Compensation in discrimination cases can cover both financial and non-financial loss.
Non-financial loss can include injury to feelings and individuals can recover compensation for this even when they have suffered no financial loss.
In Vento v Chief Constable of West Yorkshire Police 2003, the Court of Appeal set out three bands of awards that could be given to a successful claimant for injury to feelings:
- Lower Band – this would be appropriate for less serious cases, for instance where the act of discrimination is an isolated or one off occurrence. Awards that could be made in this band were between £500 to £5,000.
- Middle Band – this would be appropriate for serious cases, but not so serious enough as to warrant an award in the highest band. Awards that could be made in this band were between £5,000 to £15,000.
- Top Band – this would be appropriate for the most serious cases, for instance where there has been prolonged discriminatory harassment on the ground of sex or race. Awards that could be made in this band were between £15,000 - £25,000.
Following Vento v Chief Constable of West Yorkshire Police 2003, there have been a number of cases which have modified how tribunals should approach dealing with the aforementioned bands.
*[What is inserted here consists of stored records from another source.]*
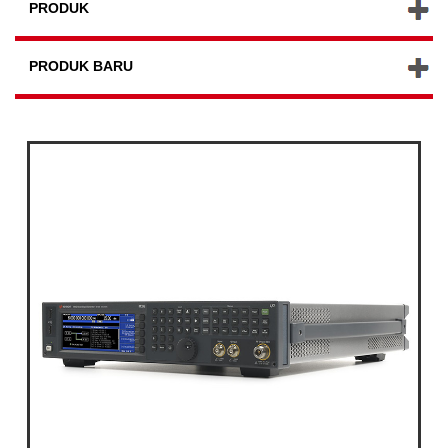
PRODUK
PRODUK BARU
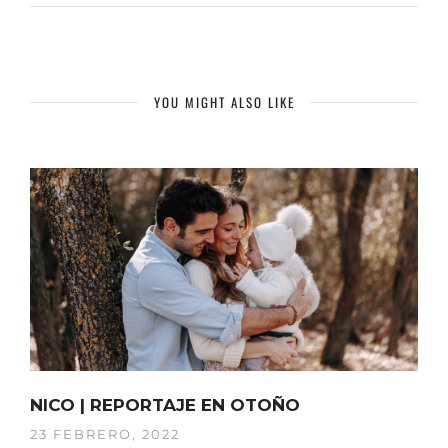
YOU MIGHT ALSO LIKE
NICO | REPORTAJE EN OTOÑO
23 FEBRERO, 2022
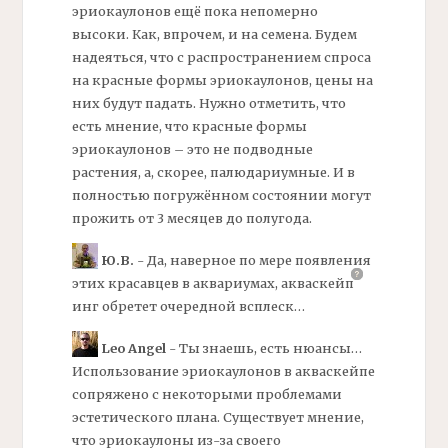
эриокаулонов ещё пока непомерно
высоки. Как, впрочем, и на семена. Будем
надеяться, что с распространением спроса
на красные формы эриокаулонов, цены на
них будут падать. Нужно отметить, что
есть мнение, что красные формы
эриокаулонов – это не подводные
растения, а, скорее, палюдариумные. И в
полностью погружённом состоянии могут
прожить от 3 месяцев до полугода.
Ю.В.
- Да, наверное по мере появления
этих красавцев в аквариумах,
акваскейп
инг
обретет очередной всплеск…
Leo Angel
- Ты знаешь, есть нюансы…
Использование эриокаулонов в акваскейпе
сопряжено с некоторыми проблемами
эстетического плана. Существует мнение,
что эриокаулоны из-за своего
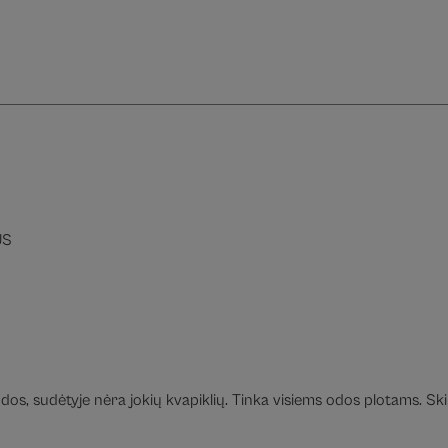
ŪS
odos, sudėtyje nėra jokių kvapiklių. Tinka visiems odos plotams. S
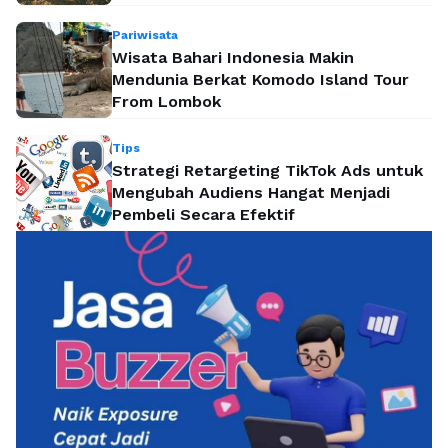
Pariwisata
Wisata Bahari Indonesia Makin
Mendunia Berkat Komodo Island Tour
From Lombok
Tips
Strategi Retargeting TikTok Ads untuk
Mengubah Audiens Hangat Menjadi
Pembeli Secara Efektif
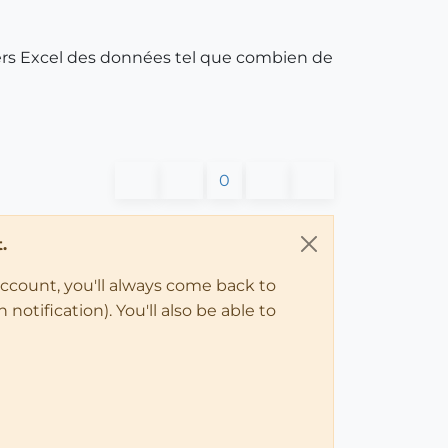
s vers Excel des données tel que combien de
0
.
account, you'll always come back to
notification). You'll also be able to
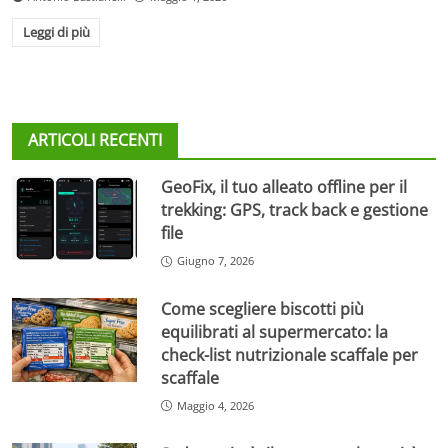
Leggi di più
ARTICOLI RECENTI
GeoFix, il tuo alleato offline per il
trekking: GPS, track back e gestione
file
Giugno 7, 2026
Come scegliere biscotti più
equilibrati al supermercato: la
check-list nutrizionale scaffale per
scaffale
Maggio 4, 2026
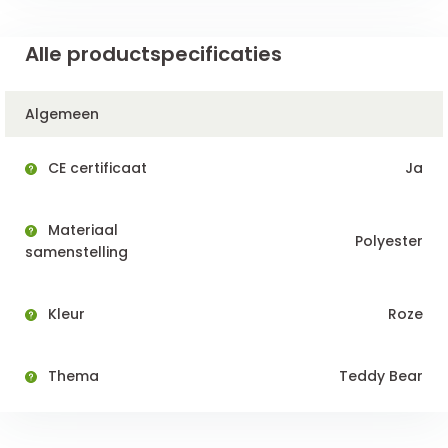
Alle productspecificaties
Algemeen
CE certificaat
Ja
Materiaal
Polyester
samenstelling
Kleur
Roze
Thema
Teddy Bear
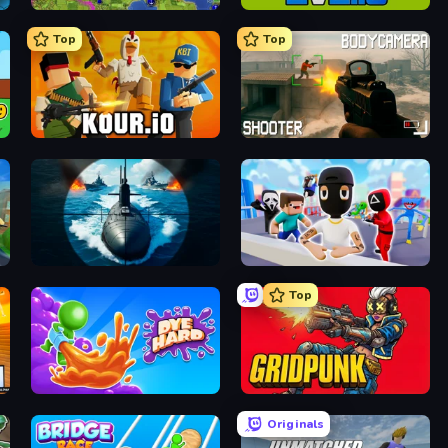
Hex Empire
2v2.io
Top
Top
Kour.io
BodyCamera Shooter
Ships Battlefield 3D
Mr. Dude: Online Multiverse Challenge
Top
Dye Hard
Gridpunk - 3v3 Battle Royale
Originals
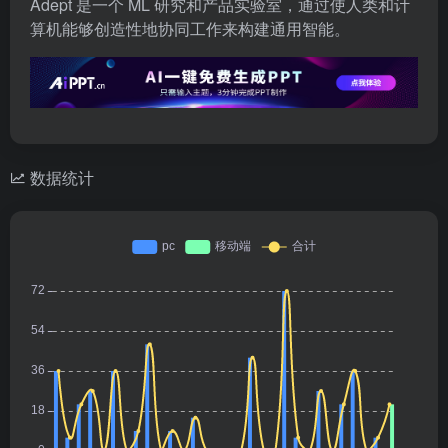
Adept 是一个 ML 研究和产品实验室，通过使人类和计
算机能够创造性地协同工作来构建通用智能。
数据统计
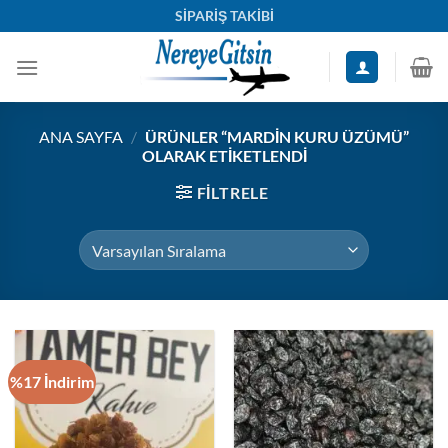
İçeriğe
SİPARİŞ TAKİBİ
atla
ANA SAYFA
/
ÜRÜNLER “MARDIN KURU ÜZÜMÜ”
OLARAK ETIKETLENDI
FILTRELE
%17 İndirim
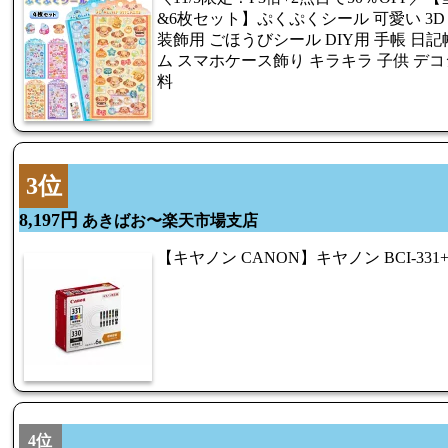
&6枚セット】ぷくぷくシール 可愛い 3D
装飾用 ごほうびシール DIY用 手帳 日
ム スマホケース飾り キラキラ 子供 デ
料
3位
8,197円
あきばお〜楽天市場支店
【キヤノン CANON】キヤノン BCI-331+3
4位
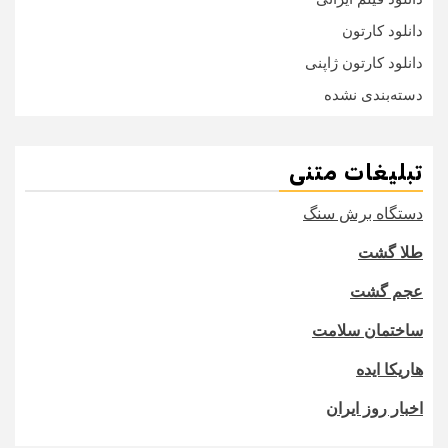
دانلود کارتون
دانلود کارتون ژاپنی
دسته‌بندی نشده
تبلیغات متنی
دستگاه برش سنگ
طلا گشت
عجم گشت
ساختمان سلامت
هاریکا ایده
اخبار روز ایران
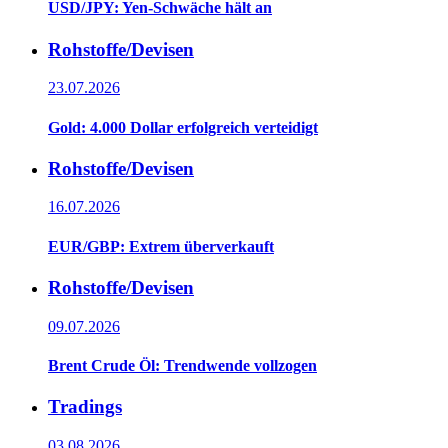
USD/JPY: Yen-Schwäche hält an
Rohstoffe/Devisen
23.07.2026
Gold: 4.000 Dollar erfolgreich verteidigt
Rohstoffe/Devisen
16.07.2026
EUR/GBP: Extrem überverkauft
Rohstoffe/Devisen
09.07.2026
Brent Crude Öl: Trendwende vollzogen
Tradings
03.08.2026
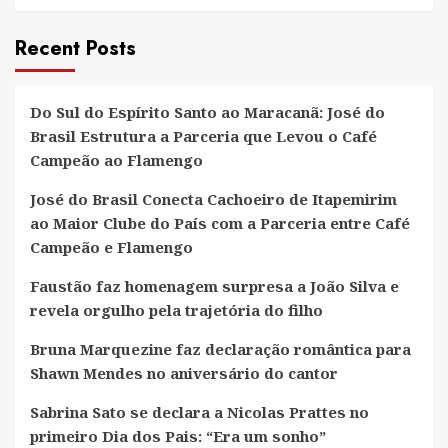
Recent Posts
Do Sul do Espírito Santo ao Maracanã: José do
Brasil Estrutura a Parceria que Levou o Café
Campeão ao Flamengo
José do Brasil Conecta Cachoeiro de Itapemirim
ao Maior Clube do País com a Parceria entre Café
Campeão e Flamengo
Faustão faz homenagem surpresa a João Silva e
revela orgulho pela trajetória do filho
Bruna Marquezine faz declaração romântica para
Shawn Mendes no aniversário do cantor
Sabrina Sato se declara a Nicolas Prattes no
primeiro Dia dos Pais: “Era um sonho”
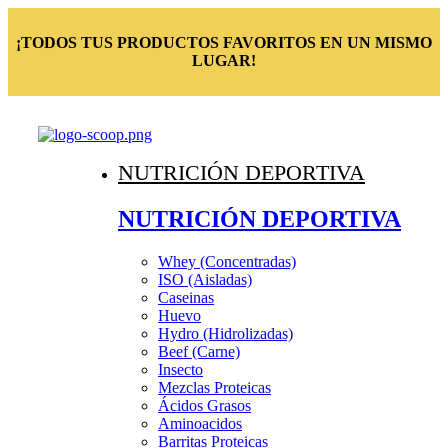
¡TODOS TUS PRODUCTOS FAVORITOS EN UN MISMO
LUGAR!
NUTRICIÓN DEPORTIVA
NUTRICIÓN DEPORTIVA
Whey (Concentradas)
ISO (Aisladas)
Caseinas
Huevo
Hydro (Hidrolizadas)
Beef (Carne)
Insecto
Mezclas Proteicas
Ácidos Grasos
Aminoacidos
Barritas Proteicas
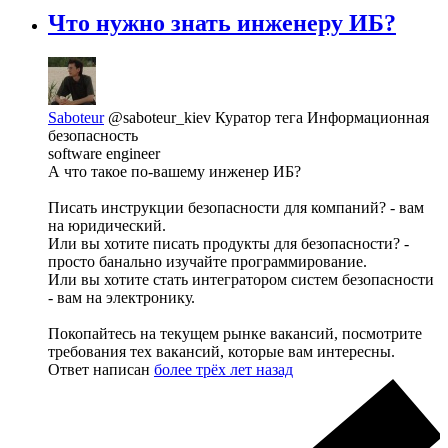
Что нужно знать инженеру ИБ?
Saboteur
@saboteur_kiev
Куратор тега Информационная
безопасность
software engineer
А что такое по-вашему инженер ИБ?
Писать инструкции безопасности для компаний? - вам
на юридический.
Или вы хотите писать продукты для безопасности? -
просто банально изучайте программирование.
Или вы хотите стать интегратором систем безопасности
- вам на электронику.
Покопайтесь на текущем рынке вакансий, посмотрите
требования тех вакансий, которые вам интересны.
Ответ написан
более трёх лет назад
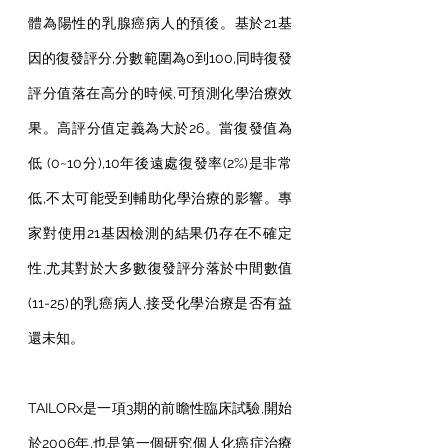
體為陽性的乳腺癌病人的預後。基於21基
因的復發評分,分數範圍為0到100,同時復發
評分值落在高分的時候,可預測化學治療效
果。高評分值定義為大於26。當復發值為
低 (0~10分),10年後遠處復發率(2%)是非常
低,不太可能受到輔助化學治療的影響。專
家對使用21基因檢測的結果仍存在不確定
性,尤其對於大多數復發評分落於中間數值
(11-25)的乳癌病人,接受化學治療是否有益
還未知。
TAILORx是一項3期的前瞻性臨床試驗,開始
於2006年,也是第一個研究個人化癌症治療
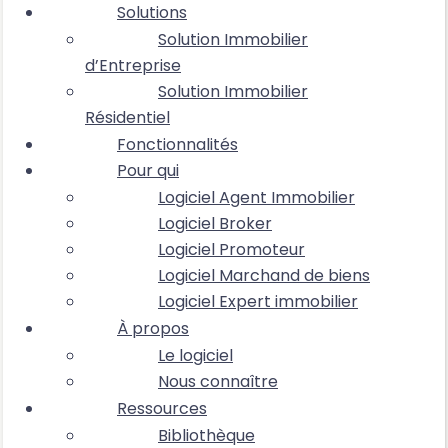
Solutions
Solution Immobilier
d’Entreprise
Solution Immobilier
Résidentiel
Fonctionnalités
Pour qui
Logiciel Agent Immobilier
Logiciel Broker
Logiciel Promoteur
Logiciel Marchand de biens
Logiciel Expert immobilier
À propos
Le logiciel
Nous connaître
Ressources
Bibliothèque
In Da’Bell v NSPCC 2009, the Employment Appeal Tribunal revisited the bands and took into consideration inflation. In De Souza v Vinci Construction (UK) Ltd 2017, the Court of Appeal ruled that a 10% uplift should also apply to Employment Tribunal awards of compensation for injury to feelings (this followed a decision made in Simmons v Castle 2012 which concerned a branch of law known as Tort).
What has now happened to increase the bands on injury to feelings?
The President of the Employment Tribunal for England and Wales, along with his Scottish counterpart, has issued joint Guidance which increases rates for compensation in discrimination cases where there has been injury to feelings.
What does the Guidance say?
Awards that can be made by the tribunals to a successful claimant in such cases are now as follows:
- Lower Band - £800 to £8,400
- Middle Band - £8,400 to £25,200
- Upper Band - £25,200 to £42,000
The above bands first take into consideration inflation (as in Da’Bell v NSPCC 2009), then apply a 10% uplift (as in De Souza v Vinci Construction (UK) Ltd 2017). It is worth noting however that bands and awards for injury to feelings can be adjusted by tribunals where there is cogent evidence of a rate change in the value of money over time.
Watch out! With no tribunal fees and an increase in compensation it is likely that we will see an increase in claims. Employers beware and take advice if discrimination may be a potential issue.